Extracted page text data

************

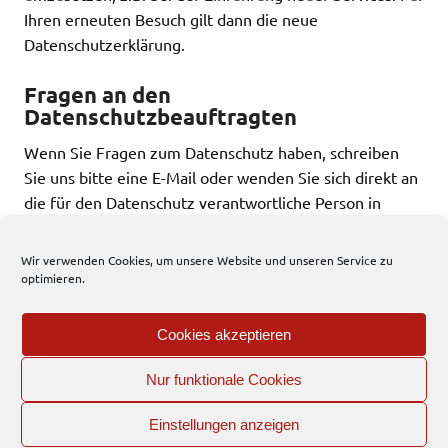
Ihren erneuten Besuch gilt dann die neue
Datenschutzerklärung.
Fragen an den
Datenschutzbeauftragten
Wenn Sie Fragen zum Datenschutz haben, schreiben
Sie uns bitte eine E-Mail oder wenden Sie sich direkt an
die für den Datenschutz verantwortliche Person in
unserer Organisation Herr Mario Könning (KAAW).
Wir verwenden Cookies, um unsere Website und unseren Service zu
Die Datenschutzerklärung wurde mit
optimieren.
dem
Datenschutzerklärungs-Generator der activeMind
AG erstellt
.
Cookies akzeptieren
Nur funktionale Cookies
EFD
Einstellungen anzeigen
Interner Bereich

************

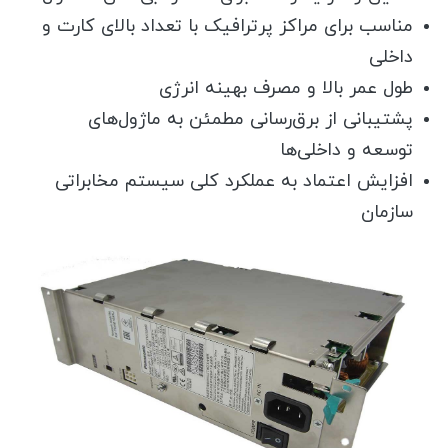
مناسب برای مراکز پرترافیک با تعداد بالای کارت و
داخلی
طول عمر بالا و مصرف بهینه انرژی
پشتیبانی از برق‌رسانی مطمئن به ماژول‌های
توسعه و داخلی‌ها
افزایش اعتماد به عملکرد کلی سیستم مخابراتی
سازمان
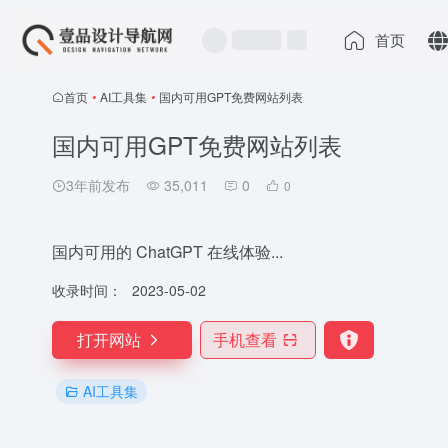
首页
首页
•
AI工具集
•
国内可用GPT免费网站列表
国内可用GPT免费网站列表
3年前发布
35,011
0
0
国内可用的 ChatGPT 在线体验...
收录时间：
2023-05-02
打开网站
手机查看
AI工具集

************

→ WHAT THIS TASK INVOLVES
Take the entries above and return only the lines from the one with "Ihren erneuten Besuch gilt dann die neue" to the one with "Die Datenschutzerklärung wurde mit", both included, unchanged.

→ YOUR RESPONSE
Ihren erneuten Besuch gilt dann die neue
Datenschutzerklärung.
Fragen an den
Datenschutzbeauftragten
Wenn Sie Fragen zum Datenschutz haben, schreiben
Sie uns bitte eine E-Mail oder wenden Sie sich direkt an
die für den Datenschutz verantwortliche Person in
unserer Organisation Herr Mario Könning (KAAW).
Wir verwenden Cookies, um unsere Website und unseren Service zu
Die Datenschutzerklärung wurde mit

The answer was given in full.